# Hut ideas?



## GPP33 (May 22, 2004)

Check out the ones up Cameron Pass.


----------



## lmyers (Jun 10, 2008)

The one's closest to Denver and Summit are the busiest...it seems like they keep filling earlier and earlier every year.

Since the predictions are for another La Nina year the northern huts are filling fast...but don't discount the southern huts (they may be slightly more than 3 hrs than Denver, but not much)...they tend to hold snow well if you can get within a week of a storm.

Check out:

Hinsdale Haute Route - Lake City, CO

Colorado Hut to Hut Mountain Biking, Skiing & Hiking | San Juan Hut Systems

Welcome to the Pass Creek Yurt | Wolf Creek Backcountry

Welcome

St. Paul Ski Lodge and Backcountry Hut on Red Mountain Pass, Silverton, CO

Some of these options may not accommodate 12 people, but some do....so check 'em out. Hope that helps.


----------



## mulex (May 13, 2008)

Why does it matter that you guys are unmarried and African-American? Try the forum on huts.org- people will sell off huts there.


----------



## catwoman (Jun 22, 2009)

Many 10th mtn huts will already be booked. There is a new hut in 10th mtn that will be opening for reservations in November. It is on Tennesee Pass I think, next to the Continental Divide hut.
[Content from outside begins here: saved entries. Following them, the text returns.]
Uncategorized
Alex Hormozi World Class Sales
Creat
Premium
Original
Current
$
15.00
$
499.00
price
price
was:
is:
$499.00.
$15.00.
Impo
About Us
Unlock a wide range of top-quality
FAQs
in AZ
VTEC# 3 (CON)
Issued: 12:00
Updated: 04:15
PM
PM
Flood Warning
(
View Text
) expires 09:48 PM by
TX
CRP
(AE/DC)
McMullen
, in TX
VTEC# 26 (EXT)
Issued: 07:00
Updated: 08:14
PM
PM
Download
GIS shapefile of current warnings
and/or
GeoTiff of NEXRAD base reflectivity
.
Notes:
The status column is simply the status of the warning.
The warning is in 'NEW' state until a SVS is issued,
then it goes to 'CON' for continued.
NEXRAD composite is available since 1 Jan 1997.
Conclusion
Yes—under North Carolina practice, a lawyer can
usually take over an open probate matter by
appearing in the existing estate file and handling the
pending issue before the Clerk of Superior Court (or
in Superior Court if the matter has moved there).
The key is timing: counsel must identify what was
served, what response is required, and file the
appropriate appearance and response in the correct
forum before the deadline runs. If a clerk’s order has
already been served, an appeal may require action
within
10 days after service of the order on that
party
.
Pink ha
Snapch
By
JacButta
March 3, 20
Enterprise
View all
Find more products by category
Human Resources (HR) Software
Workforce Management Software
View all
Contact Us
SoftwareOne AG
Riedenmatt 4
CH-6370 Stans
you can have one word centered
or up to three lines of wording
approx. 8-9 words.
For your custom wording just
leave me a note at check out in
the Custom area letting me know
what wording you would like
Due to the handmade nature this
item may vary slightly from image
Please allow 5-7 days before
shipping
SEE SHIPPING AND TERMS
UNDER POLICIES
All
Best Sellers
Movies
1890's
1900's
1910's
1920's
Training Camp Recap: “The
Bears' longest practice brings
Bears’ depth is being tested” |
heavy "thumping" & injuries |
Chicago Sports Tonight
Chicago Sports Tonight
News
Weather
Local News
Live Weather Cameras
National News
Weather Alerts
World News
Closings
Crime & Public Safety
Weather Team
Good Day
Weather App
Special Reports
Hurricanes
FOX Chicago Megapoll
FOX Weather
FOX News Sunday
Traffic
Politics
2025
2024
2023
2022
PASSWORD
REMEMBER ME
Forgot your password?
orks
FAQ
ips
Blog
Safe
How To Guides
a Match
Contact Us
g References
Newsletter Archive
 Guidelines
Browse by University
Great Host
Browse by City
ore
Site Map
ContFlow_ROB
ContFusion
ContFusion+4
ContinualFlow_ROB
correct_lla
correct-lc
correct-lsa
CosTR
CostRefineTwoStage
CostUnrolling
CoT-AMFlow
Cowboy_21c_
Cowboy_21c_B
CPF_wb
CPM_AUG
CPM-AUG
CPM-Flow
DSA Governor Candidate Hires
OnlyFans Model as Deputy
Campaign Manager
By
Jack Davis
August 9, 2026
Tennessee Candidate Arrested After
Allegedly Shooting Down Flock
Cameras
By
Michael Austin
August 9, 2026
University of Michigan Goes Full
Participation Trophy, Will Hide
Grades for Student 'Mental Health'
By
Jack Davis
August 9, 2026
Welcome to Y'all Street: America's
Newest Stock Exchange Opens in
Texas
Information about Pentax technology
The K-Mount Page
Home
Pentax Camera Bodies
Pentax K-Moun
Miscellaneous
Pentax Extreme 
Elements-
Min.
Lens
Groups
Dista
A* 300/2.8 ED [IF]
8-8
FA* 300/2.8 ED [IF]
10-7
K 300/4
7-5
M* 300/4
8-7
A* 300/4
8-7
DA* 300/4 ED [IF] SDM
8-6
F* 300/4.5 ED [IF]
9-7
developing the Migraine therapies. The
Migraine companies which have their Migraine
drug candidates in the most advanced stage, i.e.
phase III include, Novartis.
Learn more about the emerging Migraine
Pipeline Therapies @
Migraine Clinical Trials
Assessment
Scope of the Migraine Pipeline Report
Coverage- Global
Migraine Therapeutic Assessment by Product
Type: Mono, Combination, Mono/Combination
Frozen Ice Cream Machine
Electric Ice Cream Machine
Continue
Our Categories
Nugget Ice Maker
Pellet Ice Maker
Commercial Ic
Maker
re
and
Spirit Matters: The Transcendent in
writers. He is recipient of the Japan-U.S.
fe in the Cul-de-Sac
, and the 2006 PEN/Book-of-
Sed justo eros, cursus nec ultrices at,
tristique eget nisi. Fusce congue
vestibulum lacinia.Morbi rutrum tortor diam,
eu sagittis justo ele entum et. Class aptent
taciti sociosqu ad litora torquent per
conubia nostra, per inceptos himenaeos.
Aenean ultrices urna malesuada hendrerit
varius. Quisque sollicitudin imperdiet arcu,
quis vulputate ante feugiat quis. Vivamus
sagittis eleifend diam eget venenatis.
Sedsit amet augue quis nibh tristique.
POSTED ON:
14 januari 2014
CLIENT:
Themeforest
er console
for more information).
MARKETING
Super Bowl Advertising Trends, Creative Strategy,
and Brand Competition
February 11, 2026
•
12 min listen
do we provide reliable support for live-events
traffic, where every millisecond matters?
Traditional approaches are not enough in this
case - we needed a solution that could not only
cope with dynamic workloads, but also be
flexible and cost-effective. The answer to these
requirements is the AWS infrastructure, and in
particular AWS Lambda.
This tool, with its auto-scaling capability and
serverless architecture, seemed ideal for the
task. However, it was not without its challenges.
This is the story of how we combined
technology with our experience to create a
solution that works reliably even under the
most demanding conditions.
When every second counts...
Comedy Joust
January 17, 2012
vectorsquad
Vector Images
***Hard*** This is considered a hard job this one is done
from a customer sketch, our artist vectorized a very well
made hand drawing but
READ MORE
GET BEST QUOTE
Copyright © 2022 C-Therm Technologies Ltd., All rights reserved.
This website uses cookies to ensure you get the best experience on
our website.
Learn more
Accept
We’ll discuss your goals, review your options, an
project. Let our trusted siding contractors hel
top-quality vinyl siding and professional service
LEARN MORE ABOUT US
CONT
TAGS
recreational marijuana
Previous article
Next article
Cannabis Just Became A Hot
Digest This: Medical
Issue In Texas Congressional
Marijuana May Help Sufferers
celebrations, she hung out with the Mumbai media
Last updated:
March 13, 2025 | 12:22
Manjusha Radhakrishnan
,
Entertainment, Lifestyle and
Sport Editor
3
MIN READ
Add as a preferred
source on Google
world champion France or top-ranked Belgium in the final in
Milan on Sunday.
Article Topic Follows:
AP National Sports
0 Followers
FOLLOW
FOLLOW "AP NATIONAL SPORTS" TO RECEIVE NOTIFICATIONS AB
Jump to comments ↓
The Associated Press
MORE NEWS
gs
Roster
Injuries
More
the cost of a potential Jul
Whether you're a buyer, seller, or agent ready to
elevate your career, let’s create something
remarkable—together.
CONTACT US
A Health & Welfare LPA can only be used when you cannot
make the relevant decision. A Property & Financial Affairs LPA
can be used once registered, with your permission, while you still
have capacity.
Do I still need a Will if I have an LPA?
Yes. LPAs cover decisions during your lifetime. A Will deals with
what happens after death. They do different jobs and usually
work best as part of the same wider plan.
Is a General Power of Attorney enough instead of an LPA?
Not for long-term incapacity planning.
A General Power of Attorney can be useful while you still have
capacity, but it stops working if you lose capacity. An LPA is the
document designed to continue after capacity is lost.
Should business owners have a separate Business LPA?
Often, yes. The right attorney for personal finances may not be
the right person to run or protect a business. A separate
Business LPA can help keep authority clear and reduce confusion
While you stand a good chance of getting it, i am not sure the back country skiing is that great there. I think it is more cross country tourring than downhill skiing.


----------



## TELEYAKCO (May 17, 2007)

Try Vagabondranch.com.This is an amazing place close to Stillwater pass(North of Granby).They do charge,but you get your moneys worth and the accommodations are amazing.The skiing around there is anything from mellow trees to high alpine bowls.Jeremy,the owner, is more than willing to point you in the right direction for turns.It's a four mile skin in on a flat road,or I think for a minimal charge,Jeremy will tow your gear in on his sled trailer.He also grooms a couple miles of cross-country trails at the ranch if that is your forte'.There's a nice little video that gives you an idea of the place on the website.Highly recommended!


----------



## jorjaalan (Oct 30, 2011)

Hi can anyone give any further info on availability within Cameron Pass, struggling here to find anything suitable. Tx.

jorjaalan


----------



## us338386 (Nov 8, 2007)

Thanks for all the pointers. Funny you mentioned vegabond ranch as we settled on going with them. Given the enhanced costs we passed the collection hat first only to have someone else reserve in the interim!

Such is life.


----------



## catwoman (Jun 22, 2009)

My jaunt up second creek today reminded me that you may want to try the grand huts association....in particular the high lonesome hut.


----------



## caspermike (Mar 9, 2007)

i though it was going to be an epic post on hut building..


----------